- Exercise prompt -
Tell how many lines of the data include the word "nicht". Nothing but the number belongs in the answer.

(Excerpts from a dataset)

==================================================

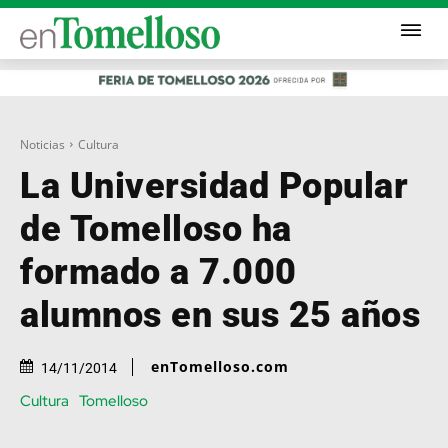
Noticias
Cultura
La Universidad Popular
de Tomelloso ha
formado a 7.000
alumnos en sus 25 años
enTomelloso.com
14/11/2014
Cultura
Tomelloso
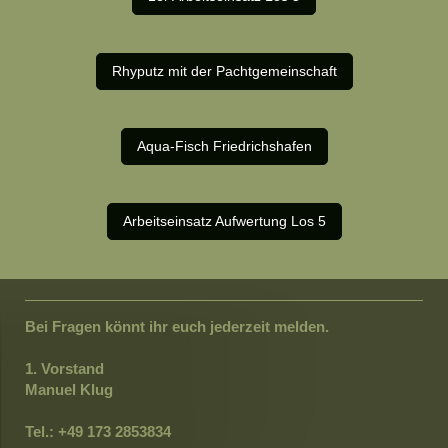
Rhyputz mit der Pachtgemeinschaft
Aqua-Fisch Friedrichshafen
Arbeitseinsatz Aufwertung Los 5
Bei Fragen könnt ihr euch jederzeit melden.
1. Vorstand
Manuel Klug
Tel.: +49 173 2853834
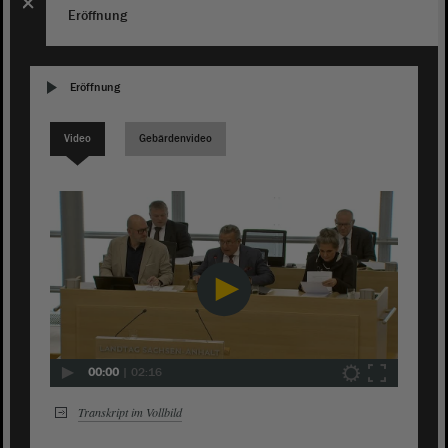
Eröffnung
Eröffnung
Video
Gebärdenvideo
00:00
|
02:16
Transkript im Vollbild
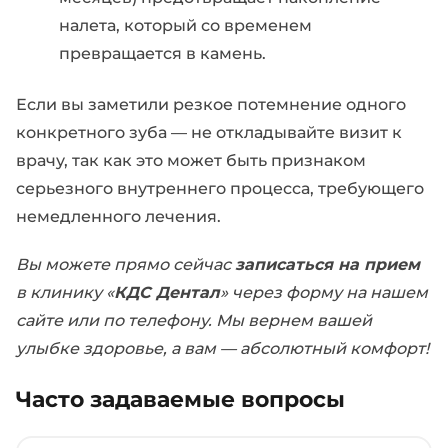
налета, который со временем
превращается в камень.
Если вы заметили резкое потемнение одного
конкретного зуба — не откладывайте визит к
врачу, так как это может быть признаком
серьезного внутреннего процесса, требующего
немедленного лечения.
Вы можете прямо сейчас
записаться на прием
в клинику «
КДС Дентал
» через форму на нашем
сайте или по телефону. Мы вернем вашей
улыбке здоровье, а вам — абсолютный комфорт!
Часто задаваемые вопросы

==================================================

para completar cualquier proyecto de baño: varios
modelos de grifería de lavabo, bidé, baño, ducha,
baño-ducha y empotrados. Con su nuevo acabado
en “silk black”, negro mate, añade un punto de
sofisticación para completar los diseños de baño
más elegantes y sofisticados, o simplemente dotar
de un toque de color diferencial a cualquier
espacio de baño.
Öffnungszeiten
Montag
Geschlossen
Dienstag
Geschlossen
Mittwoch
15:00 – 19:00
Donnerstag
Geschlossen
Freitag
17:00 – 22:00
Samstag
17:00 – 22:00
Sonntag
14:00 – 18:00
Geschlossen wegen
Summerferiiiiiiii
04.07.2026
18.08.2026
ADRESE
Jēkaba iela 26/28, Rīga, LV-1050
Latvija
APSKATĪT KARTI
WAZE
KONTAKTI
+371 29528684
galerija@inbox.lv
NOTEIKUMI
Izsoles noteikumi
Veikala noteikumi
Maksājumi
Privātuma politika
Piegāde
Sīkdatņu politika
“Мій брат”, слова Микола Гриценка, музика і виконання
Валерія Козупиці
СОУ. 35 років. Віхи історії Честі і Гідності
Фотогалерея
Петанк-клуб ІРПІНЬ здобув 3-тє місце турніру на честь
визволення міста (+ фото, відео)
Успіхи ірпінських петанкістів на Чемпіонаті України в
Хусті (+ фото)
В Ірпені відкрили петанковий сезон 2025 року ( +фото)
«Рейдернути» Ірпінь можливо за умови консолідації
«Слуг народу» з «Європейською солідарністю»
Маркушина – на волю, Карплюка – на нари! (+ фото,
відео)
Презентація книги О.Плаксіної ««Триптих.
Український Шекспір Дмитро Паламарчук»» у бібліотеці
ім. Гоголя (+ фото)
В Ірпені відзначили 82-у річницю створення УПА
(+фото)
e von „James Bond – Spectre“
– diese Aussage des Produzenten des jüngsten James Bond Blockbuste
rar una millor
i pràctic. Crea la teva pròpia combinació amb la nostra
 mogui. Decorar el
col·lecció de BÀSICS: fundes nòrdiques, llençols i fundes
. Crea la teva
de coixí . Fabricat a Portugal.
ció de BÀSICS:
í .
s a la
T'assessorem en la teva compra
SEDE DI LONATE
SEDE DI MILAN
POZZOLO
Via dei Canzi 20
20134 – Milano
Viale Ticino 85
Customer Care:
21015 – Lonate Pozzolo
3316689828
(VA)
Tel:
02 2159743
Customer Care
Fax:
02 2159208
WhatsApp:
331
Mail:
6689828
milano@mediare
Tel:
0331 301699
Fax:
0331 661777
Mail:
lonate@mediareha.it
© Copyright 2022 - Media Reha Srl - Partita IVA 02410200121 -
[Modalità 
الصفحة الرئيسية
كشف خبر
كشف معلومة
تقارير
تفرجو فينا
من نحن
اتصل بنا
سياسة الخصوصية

==================================================

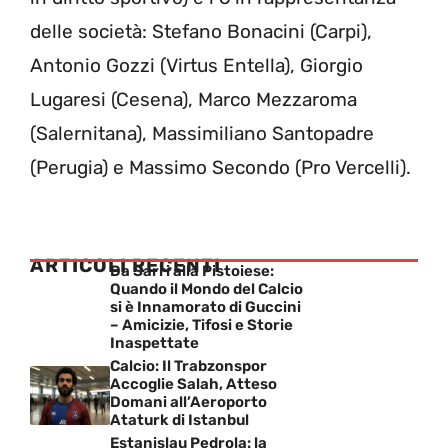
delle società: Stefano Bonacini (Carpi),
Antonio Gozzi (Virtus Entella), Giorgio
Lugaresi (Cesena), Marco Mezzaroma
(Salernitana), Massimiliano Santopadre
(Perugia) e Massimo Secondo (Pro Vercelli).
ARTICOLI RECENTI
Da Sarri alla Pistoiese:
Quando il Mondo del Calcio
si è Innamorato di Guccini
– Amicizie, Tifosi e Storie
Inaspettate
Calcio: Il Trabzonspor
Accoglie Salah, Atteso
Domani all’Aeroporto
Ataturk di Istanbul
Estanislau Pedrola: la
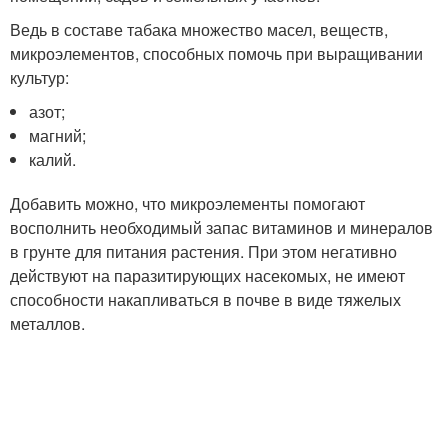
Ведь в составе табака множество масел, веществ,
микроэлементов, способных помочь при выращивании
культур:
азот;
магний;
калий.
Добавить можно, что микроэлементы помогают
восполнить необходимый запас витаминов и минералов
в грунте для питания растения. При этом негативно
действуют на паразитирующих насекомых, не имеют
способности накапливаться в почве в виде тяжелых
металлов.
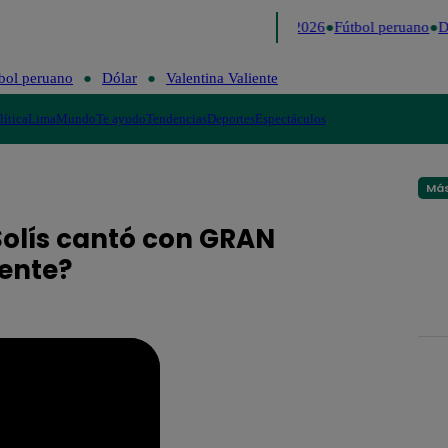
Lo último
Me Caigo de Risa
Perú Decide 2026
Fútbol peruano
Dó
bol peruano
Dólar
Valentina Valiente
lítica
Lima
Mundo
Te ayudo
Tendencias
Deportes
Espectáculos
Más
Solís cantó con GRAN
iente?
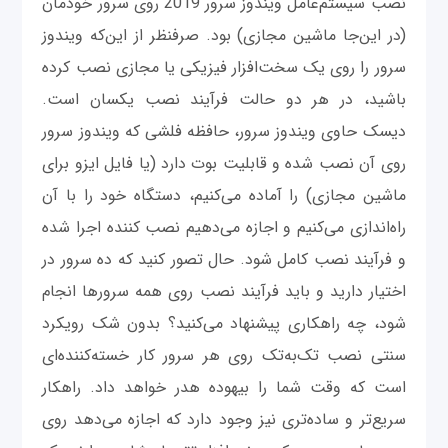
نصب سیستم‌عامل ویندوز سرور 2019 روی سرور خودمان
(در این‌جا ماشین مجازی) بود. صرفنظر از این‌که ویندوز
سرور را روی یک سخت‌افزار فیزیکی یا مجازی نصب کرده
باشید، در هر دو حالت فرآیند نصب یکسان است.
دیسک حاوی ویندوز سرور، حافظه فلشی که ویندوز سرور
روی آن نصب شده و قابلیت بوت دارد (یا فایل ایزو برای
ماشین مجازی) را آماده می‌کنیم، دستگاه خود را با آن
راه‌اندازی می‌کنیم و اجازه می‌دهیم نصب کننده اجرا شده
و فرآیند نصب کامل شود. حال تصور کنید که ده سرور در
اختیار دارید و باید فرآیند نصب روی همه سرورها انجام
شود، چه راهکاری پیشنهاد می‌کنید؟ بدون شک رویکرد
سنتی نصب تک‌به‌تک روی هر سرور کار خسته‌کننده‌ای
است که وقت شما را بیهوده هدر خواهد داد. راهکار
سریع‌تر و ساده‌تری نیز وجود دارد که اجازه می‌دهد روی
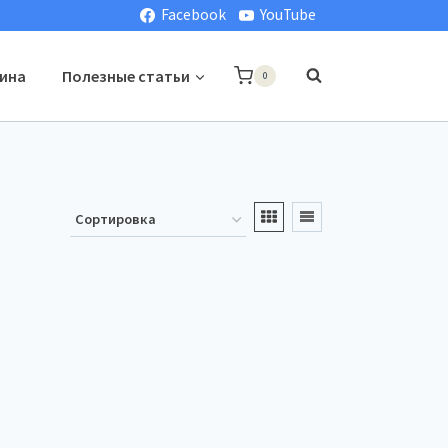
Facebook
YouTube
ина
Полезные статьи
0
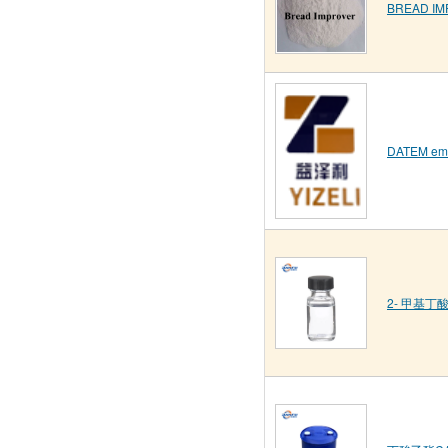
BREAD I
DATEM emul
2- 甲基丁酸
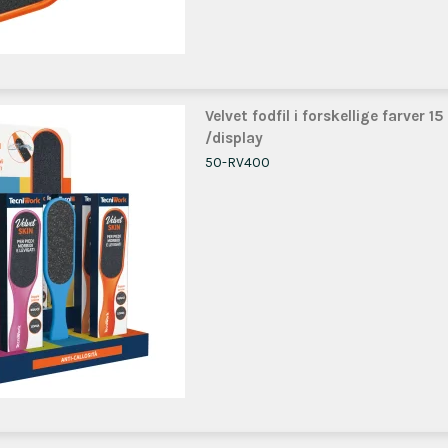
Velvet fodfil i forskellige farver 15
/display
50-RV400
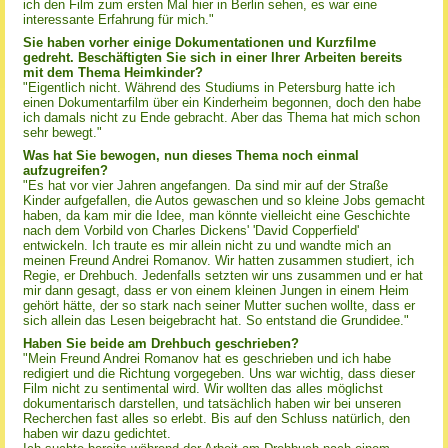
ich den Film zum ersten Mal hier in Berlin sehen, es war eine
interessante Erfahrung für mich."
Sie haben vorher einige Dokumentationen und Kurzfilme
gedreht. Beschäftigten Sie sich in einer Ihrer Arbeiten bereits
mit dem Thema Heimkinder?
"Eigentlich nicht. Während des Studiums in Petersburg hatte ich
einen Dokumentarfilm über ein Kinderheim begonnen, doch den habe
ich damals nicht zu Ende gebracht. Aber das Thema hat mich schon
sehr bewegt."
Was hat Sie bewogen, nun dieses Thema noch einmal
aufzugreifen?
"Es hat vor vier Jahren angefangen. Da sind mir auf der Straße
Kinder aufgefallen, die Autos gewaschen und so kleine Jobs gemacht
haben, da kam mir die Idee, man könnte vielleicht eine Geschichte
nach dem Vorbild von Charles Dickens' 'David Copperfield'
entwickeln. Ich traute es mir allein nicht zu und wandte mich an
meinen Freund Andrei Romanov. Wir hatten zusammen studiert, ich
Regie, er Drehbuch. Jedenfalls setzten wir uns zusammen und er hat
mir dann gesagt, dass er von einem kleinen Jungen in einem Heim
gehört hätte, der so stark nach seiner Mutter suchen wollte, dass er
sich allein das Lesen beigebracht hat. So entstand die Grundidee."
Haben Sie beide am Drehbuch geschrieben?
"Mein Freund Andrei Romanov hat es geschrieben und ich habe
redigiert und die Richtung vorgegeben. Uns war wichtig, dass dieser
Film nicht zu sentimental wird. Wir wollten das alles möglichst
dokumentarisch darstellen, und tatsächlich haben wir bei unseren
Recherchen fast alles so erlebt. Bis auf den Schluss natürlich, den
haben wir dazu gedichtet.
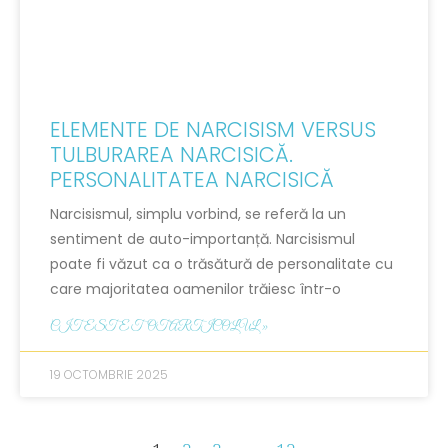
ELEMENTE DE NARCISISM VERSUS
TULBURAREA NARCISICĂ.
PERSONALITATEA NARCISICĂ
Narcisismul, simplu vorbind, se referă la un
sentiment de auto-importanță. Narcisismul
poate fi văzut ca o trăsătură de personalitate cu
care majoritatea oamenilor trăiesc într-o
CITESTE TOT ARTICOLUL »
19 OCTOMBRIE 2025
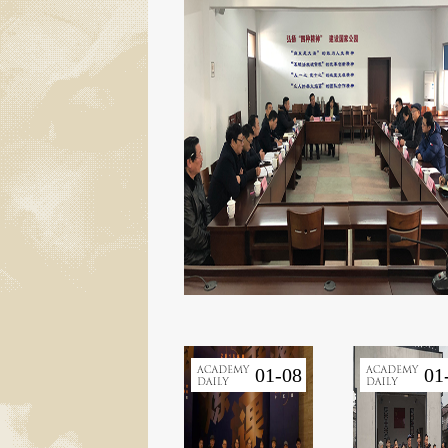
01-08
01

==================================================

- Problem solution -
4